An optimal size selection of hybrid renewable energy system based on Fractional-Order Neural Network Algorithm: A case study

Abstract This paper provides a new technique for techno-economic analysis of an off-grid hybrid renewable energy system (HRES). In this study, a photovoltaic (PV) system has been utilized as a primary mover of the HRES which uses a Proton Exchange Membrane Fuel Cells (PEMFC) system as a backup system. Also, H 2 storage tank and Electrolyzer (EL) are utilized for supplying the PEMFC. The system has been designed to provide an optimum size selection for the HRES components with considering a suitable total Net Present Cost and loss of power supply probability (LPSP). To get the best results, a new improved metaheuristic, called Fractional-Order Neural Network Algorithm (FONNA) has been utilized for the optimization.

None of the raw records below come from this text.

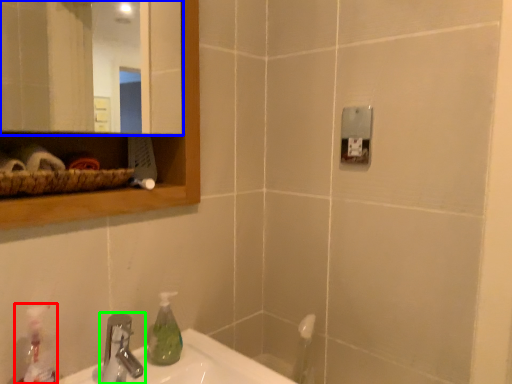 Question: Which is farther away from cleaning product (highlighted by a red box)? mirror (highlighted by a blue box) or tap (highlighted by a green box)?

Choices:
 (A) mirror
 (B) tap

Answer: (A) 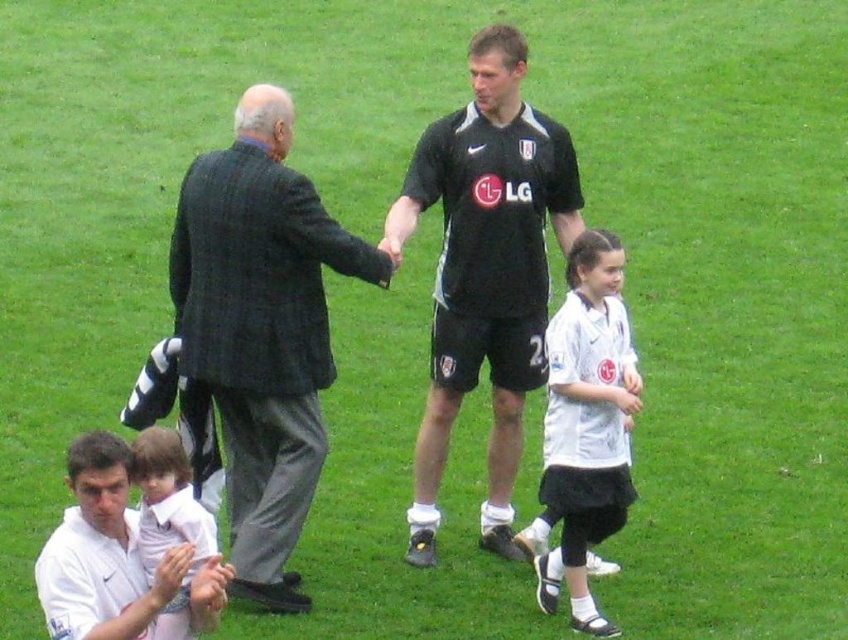 You are a photographer trying to capture a group photo of the dark gray textured suit at left and the white jersey at center. Given that your camera can only focus on objects within a 2 meter width, will both subjects fit in the frame?

The dark gray textured suit at left is wider than the white jersey at center. However, since the camera can focus on objects within a 2 meter width, both subjects will fit in the frame as long as their combined width does not exceed 2 meters. However, the exact measurement isn

Based on the photo, you are an observer standing in the grassy field. You see the white jersey at center and the light pink fabric at lower left. Which object is wider?

The white jersey at center is wider than the light pink fabric at lower left. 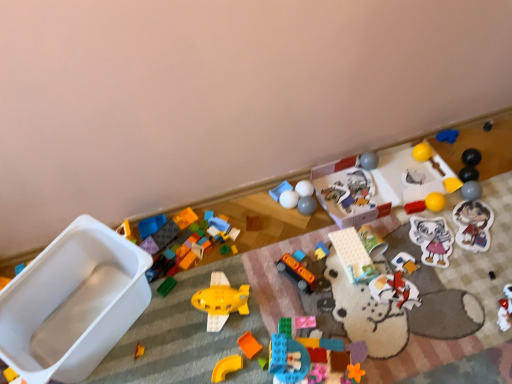 Where is `vacant space that's between rubber duck at center, which ranks as the eleventh toy in right-to-left order, and yellow plastic airplane at center, the 22th toy in the right-to-left sequence`? The width and height of the screenshot is (512, 384). vacant space that's between rubber duck at center, which ranks as the eleventh toy in right-to-left order, and yellow plastic airplane at center, the 22th toy in the right-to-left sequence is located at coordinates (269, 283). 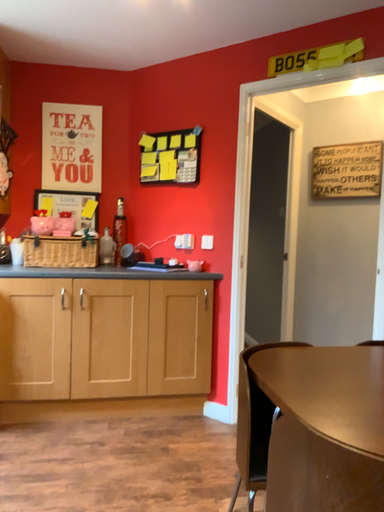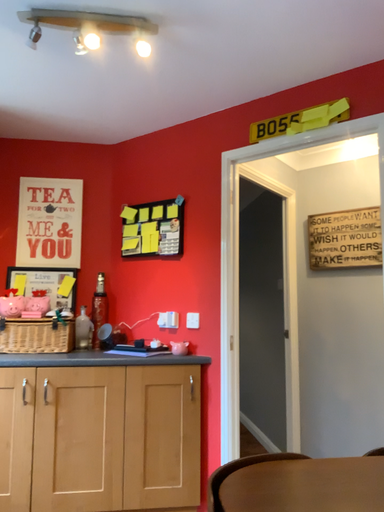 Question: How did the camera likely rotate when shooting the video?

Choices:
 (A) rotated downward
 (B) rotated upward

Answer: (B) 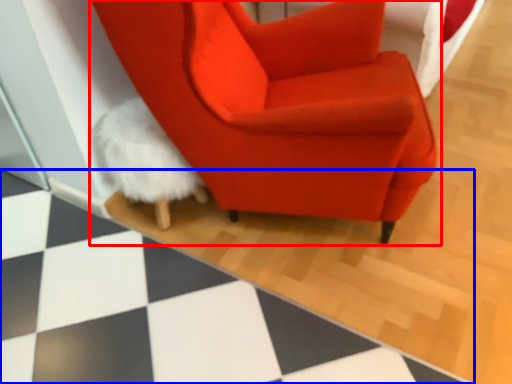 Question: Which of the following is the closest to the observer, chair (highlighted by a red box) or tile (highlighted by a blue box)?

Choices:
 (A) chair
 (B) tile

Answer: (B) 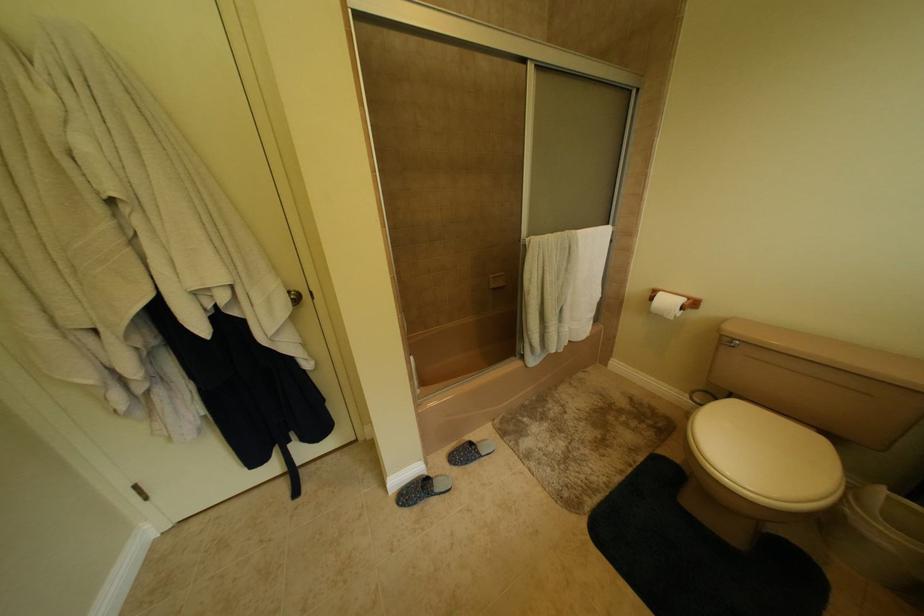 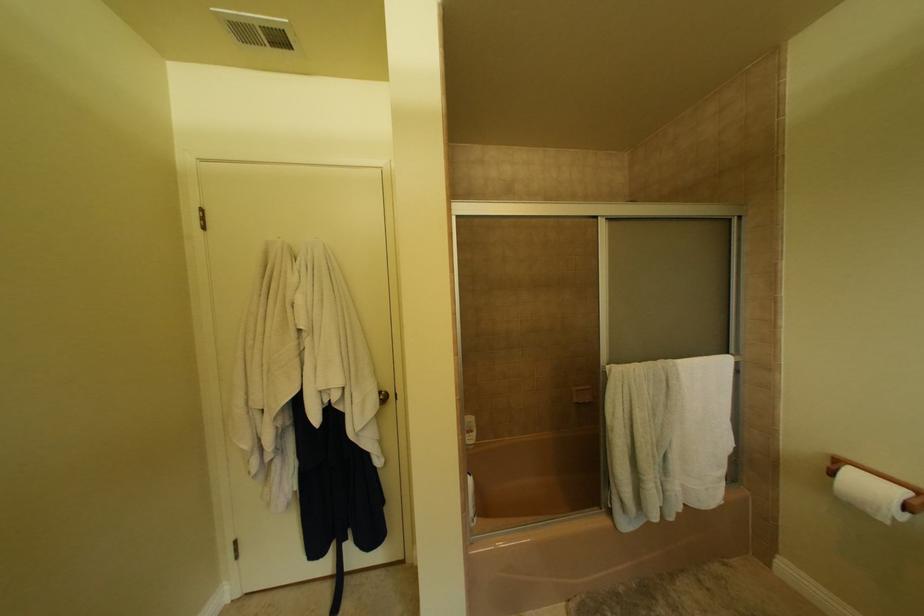 What movement of the cameraman would produce the second image?

The cameraman walked toward right, backward. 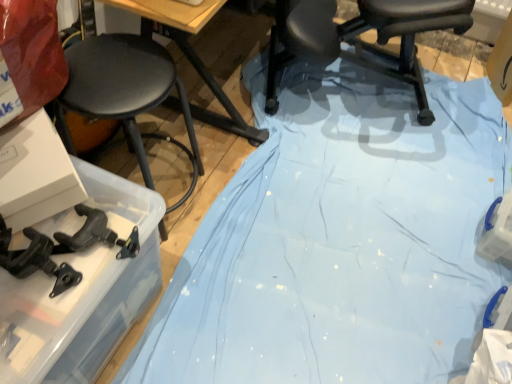 Question: Visually, is black matte stool at left positioned to the left or to the right of black plastic chair at center?

Choices:
 (A) right
 (B) left

Answer: (B)

Question: Would you say black matte stool at left is inside or outside black plastic chair at center?

Choices:
 (A) inside
 (B) outside

Answer: (B)

Question: Which object is the farthest from the wooden at upper center?

Choices:
 (A) black plastic chair at center
 (B) black matte stool at left

Answer: (A)

Question: Considering the real-world distances, which object is closest to the black matte stool at left?

Choices:
 (A) wooden at upper center
 (B) black plastic chair at center

Answer: (A) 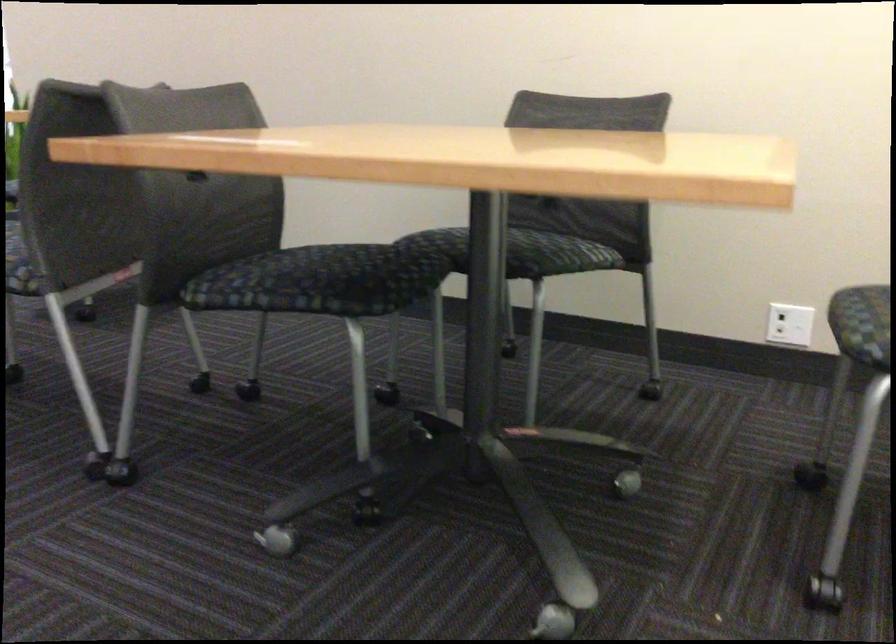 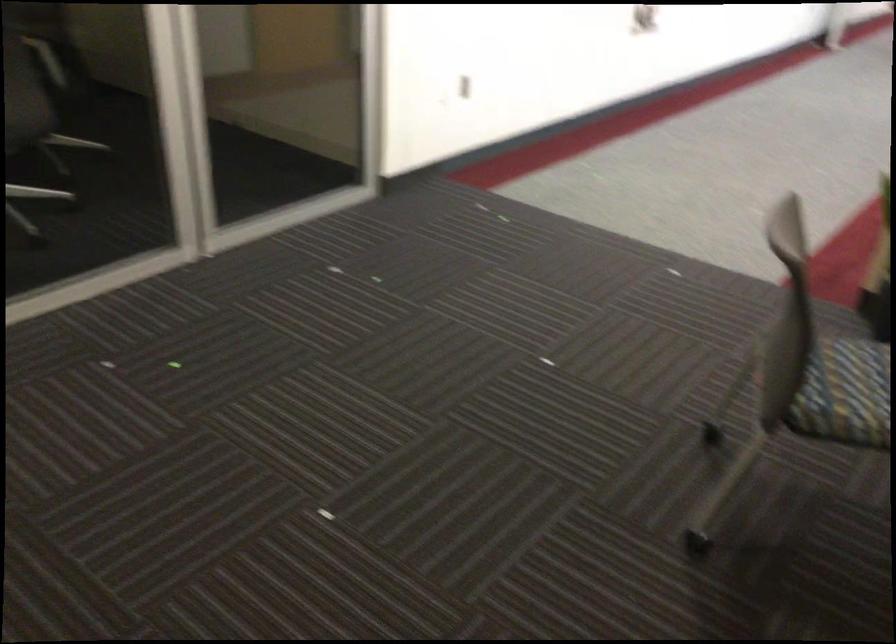 Question: In a continuous first-person perspective shot, in which direction is the camera moving?

Choices:
 (A) Left
 (B) Right
 (C) Forward
 (D) Backward

Answer: (A) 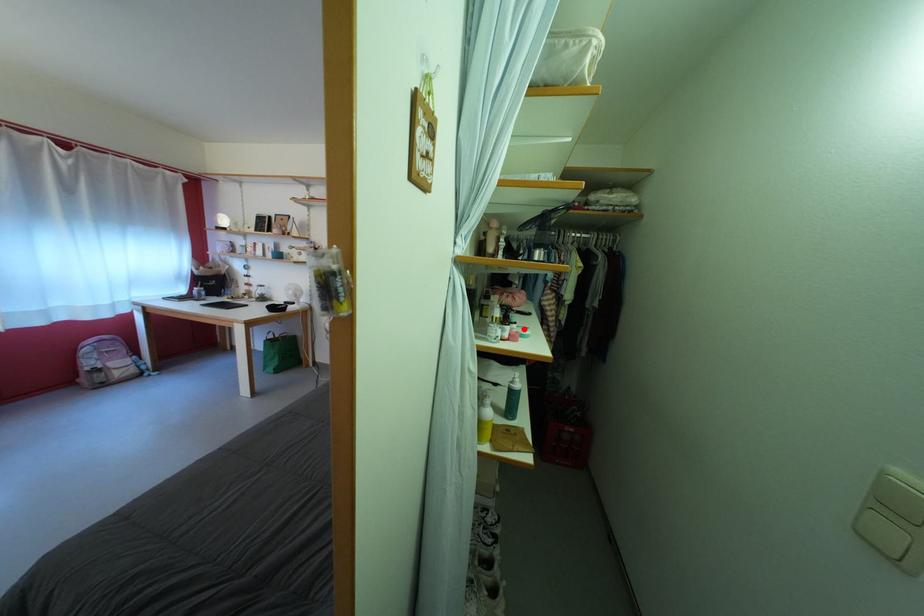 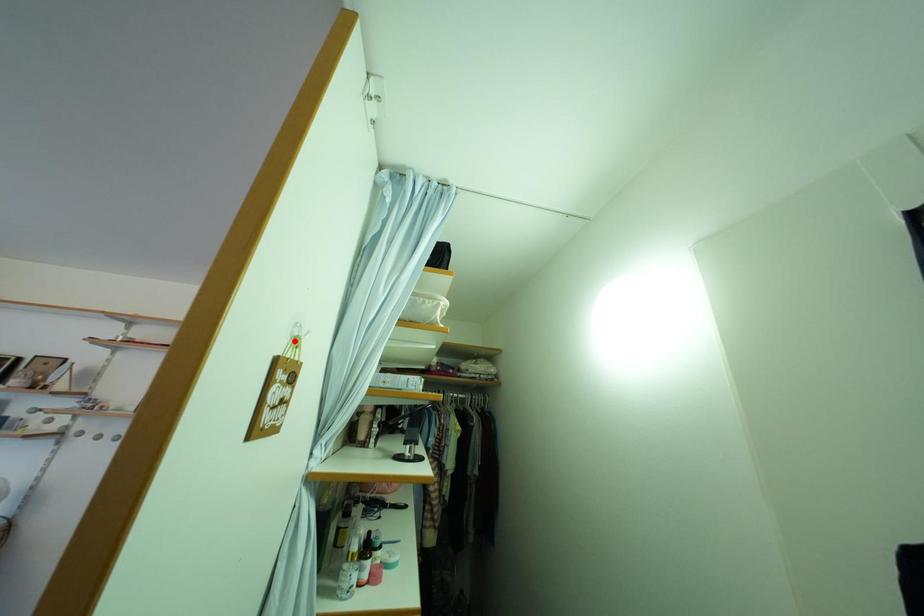 I am providing you with two images of the same scene from different viewpoints. A red point is marked on the first image and another point is marked on the second image. Is the marked point in image1 the same physical position as the marked point in image2?

No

The designed system was then applied to a rural building in Yuli County, China. To analyze the system performance, a sensitivity analysis based on the cost variation of the PV, FC, H 2 storage tanks and EL is assessed. Simulations show that by using the suggested FONNA, 2.49% LPSP and 5.49% PEE, that will be achieved by selecting 45 ELs, 20 FCs, 25 PVs, and 35 H 2 storage tanks. Final results indicate that the suggested approach provides an efficient HRES for use in the studied location.